▶ **Work task**
Wherever "Altitude" turns up in the entries, copy out the line that holds it.

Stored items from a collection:
———
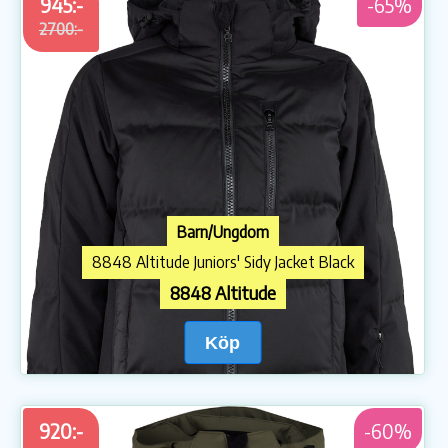
945:-
-65%
2700:-
Barn/Ungdom
8848 Altitude Juniors' Sidy Jacket Black
8848 Altitude
Köp
920:-
-60%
———
▶ **Answer for this exercise**
8848 Altitude Juniors' Sidy Jacket Black
8848 Altitude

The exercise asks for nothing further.